Findings from the LEAP project

The LEAP project
Date posted: 6 June 2025
The Livestock, Environment and People (LEAP) project ran from 2017 to 2024. It was funded by the Wellcome Trust’s Our Planet, Our Health scheme, led by Professors Charles Godfray and Susan Jebb. LEAP aimed to understand the health, environmental, social and economic consequences of meat and dairy production and consumption. Working across five work packages, LEAP addressed how future trends and policies around meat and dairy may impact health, the environment and the economy; analysed the social and political contexts in which food system decisions are made; assessed the effects of meat and dairy consumption on health through epidemiological analysis; tested interventions to encourage lower consumption of meat; and developed quantitative methods for assessing the impact of meat and dairy production on the environment.

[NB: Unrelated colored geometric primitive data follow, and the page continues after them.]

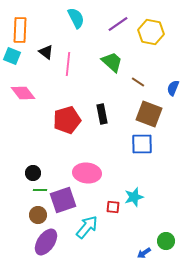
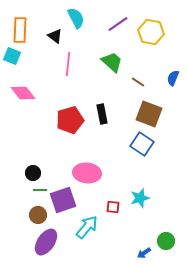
black triangle: moved 9 px right, 16 px up
blue semicircle: moved 10 px up
red pentagon: moved 3 px right
blue square: rotated 35 degrees clockwise
cyan star: moved 6 px right, 1 px down
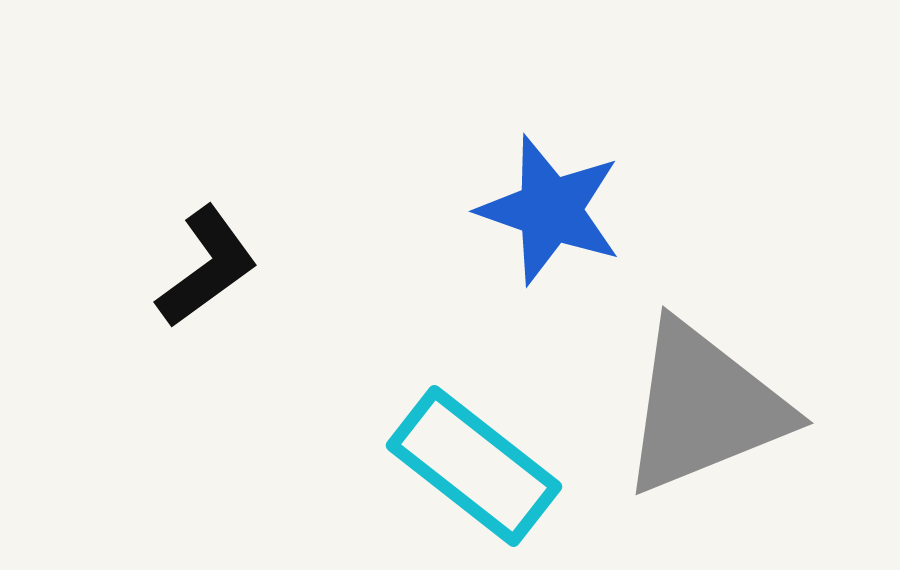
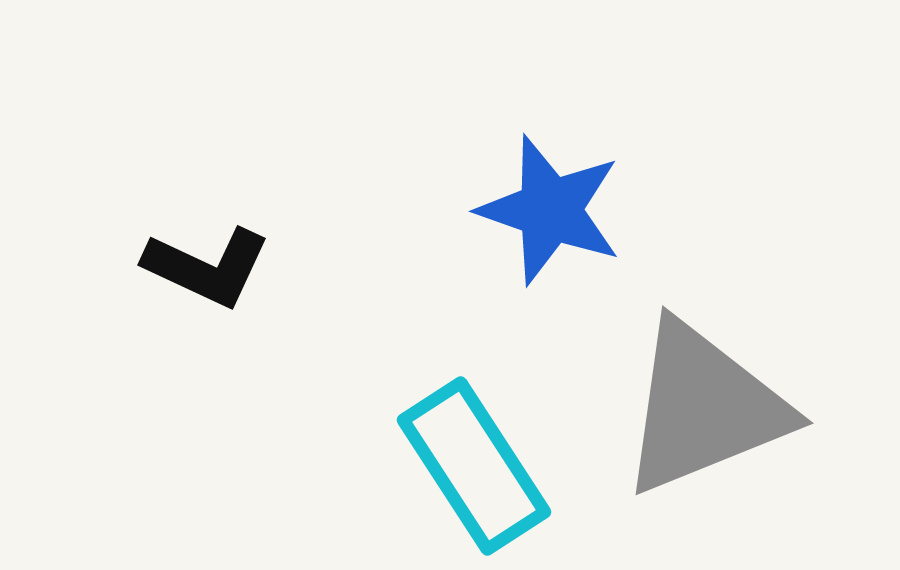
black L-shape: rotated 61 degrees clockwise
cyan rectangle: rotated 19 degrees clockwise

Led by Prof Pete Scarborough, work package 1 developed an integrated model infrastructure that captures the health, environmental and economic outcomes of changes in food production and consumption at a global level. This platform was used to conduct scenario analyses that identified global diets that stay within planetary environmental boundaries, and estimated the health and environmental impact of low meat diet scenarios. Work package 1 also linked datasets on the environmental and nutritional impact of foods and diet, allowing for comparable estimates of the environmental impact of multi-ingredient processed foods, and measurements of the comparable environmental impact of vegan, vegetarian and meat eating diets in the UK.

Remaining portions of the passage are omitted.